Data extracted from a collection

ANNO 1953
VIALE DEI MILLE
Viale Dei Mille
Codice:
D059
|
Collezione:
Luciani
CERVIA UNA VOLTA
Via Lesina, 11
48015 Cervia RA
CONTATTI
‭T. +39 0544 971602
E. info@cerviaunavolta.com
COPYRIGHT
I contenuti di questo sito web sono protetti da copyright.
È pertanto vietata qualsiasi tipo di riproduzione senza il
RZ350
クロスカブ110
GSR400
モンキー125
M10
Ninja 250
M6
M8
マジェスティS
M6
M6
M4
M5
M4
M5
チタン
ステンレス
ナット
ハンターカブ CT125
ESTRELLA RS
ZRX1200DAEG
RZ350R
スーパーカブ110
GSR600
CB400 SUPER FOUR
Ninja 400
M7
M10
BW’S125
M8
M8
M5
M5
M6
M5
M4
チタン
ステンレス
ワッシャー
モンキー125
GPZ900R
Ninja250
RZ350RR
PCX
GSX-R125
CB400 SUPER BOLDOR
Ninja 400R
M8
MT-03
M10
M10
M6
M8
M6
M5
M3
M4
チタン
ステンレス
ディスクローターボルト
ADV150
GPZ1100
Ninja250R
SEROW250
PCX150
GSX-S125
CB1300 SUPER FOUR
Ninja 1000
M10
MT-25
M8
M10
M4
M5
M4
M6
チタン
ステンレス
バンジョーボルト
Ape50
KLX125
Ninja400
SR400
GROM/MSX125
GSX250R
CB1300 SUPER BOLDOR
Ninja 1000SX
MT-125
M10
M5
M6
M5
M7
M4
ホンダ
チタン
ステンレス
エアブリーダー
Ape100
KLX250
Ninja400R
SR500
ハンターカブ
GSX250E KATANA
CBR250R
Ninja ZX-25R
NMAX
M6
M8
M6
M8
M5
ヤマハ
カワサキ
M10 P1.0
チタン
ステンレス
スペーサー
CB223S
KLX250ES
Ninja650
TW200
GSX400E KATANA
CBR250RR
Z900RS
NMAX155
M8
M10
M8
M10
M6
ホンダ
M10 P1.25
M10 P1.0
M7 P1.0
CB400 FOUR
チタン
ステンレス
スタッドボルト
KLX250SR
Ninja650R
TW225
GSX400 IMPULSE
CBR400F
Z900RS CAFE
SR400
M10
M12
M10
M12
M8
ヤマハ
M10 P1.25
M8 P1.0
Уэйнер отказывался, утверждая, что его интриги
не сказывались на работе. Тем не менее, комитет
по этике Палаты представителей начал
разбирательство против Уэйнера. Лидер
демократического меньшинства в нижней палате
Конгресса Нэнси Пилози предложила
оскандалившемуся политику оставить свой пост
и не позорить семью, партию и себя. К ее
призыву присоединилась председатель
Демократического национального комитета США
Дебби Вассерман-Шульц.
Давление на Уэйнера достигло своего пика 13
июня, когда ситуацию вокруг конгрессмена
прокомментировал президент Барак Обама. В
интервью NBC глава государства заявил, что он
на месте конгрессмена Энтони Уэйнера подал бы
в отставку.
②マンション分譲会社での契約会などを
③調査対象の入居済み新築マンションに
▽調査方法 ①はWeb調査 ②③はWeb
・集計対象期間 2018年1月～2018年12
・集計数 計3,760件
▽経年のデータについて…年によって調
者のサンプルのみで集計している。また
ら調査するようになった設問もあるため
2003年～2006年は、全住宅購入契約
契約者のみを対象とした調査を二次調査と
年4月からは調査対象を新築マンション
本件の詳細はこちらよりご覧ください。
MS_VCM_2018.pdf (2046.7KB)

Prompt:
Every entry needs to be retyped exactly.

Response area:
ANNO 1953
VIALE DEI MILLE
Viale Dei Mille
Codice:
D059
|
Collezione:
Luciani
CERVIA UNA VOLTA
Via Lesina, 11
48015 Cervia RA
CONTATTI
‭T. +39 0544 971602
E. info@cerviaunavolta.com
COPYRIGHT
I contenuti di questo sito web sono protetti da copyright.
È pertanto vietata qualsiasi tipo di riproduzione senza il
RZ350
クロスカブ110
GSR400
モンキー125
M10
Ninja 250
M6
M8
マジェスティS
M6
M6
M4
M5
M4
M5
チタン
ステンレス
ナット
ハンターカブ CT125
ESTRELLA RS
ZRX1200DAEG
RZ350R
スーパーカブ110
GSR600
CB400 SUPER FOUR
Ninja 400
M7
M10
BW’S125
M8
M8
M5
M5
M6
M5
M4
チタン
ステンレス
ワッシャー
モンキー125
GPZ900R
Ninja250
RZ350RR
PCX
GSX-R125
CB400 SUPER BOLDOR
Ninja 400R
M8
MT-03
M10
M10
M6
M8
M6
M5
M3
M4
チタン
ステンレス
ディスクローターボルト
ADV150
GPZ1100
Ninja250R
SEROW250
PCX150
GSX-S125
CB1300 SUPER FOUR
Ninja 1000
M10
MT-25
M8
M10
M4
M5
M4
M6
チタン
ステンレス
バンジョーボルト
Ape50
KLX125
Ninja400
SR400
GROM/MSX125
GSX250R
CB1300 SUPER BOLDOR
Ninja 1000SX
MT-125
M10
M5
M6
M5
M7
M4
ホンダ
チタン
ステンレス
エアブリーダー
Ape100
KLX250
Ninja400R
SR500
ハンターカブ
GSX250E KATANA
CBR250R
Ninja ZX-25R
NMAX
M6
M8
M6
M8
M5
ヤマハ
カワサキ
M10 P1.0
チタン
ステンレス
スペーサー
CB223S
KLX250ES
Ninja650
TW200
GSX400E KATANA
CBR250RR
Z900RS
NMAX155
M8
M10
M8
M10
M6
ホンダ
M10 P1.25
M10 P1.0
M7 P1.0
CB400 FOUR
チタン
ステンレス
スタッドボルト
KLX250SR
Ninja650R
TW225
GSX400 IMPULSE
CBR400F
Z900RS CAFE
SR400
M10
M12
M10
M12
M8
ヤマハ
M10 P1.25
M8 P1.0
Уэйнер отказывался, утверждая, что его интриги
не сказывались на работе. Тем не менее, комитет
по этике Палаты представителей начал
разбирательство против Уэйнера. Лидер
демократического меньшинства в нижней палате
Конгресса Нэнси Пилози предложила
оскандалившемуся политику оставить свой пост
и не позорить семью, партию и себя. К ее
призыву присоединилась председатель
Демократического национального комитета США
Дебби Вассерман-Шульц.
Давление на Уэйнера достигло своего пика 13
июня, когда ситуацию вокруг конгрессмена
прокомментировал президент Барак Обама. В
интервью NBC глава государства заявил, что он
на месте конгрессмена Энтони Уэйнера подал бы
в отставку.
②マンション分譲会社での契約会などを
③調査対象の入居済み新築マンションに
▽調査方法 ①はWeb調査 ②③はWeb
・集計対象期間 2018年1月～2018年12
・集計数 計3,760件
▽経年のデータについて…年によって調
者のサンプルのみで集計している。また
ら調査するようになった設問もあるため
2003年～2006年は、全住宅購入契約
契約者のみを対象とした調査を二次調査と
年4月からは調査対象を新築マンション
本件の詳細はこちらよりご覧ください。
MS_VCM_2018.pdf (2046.7KB)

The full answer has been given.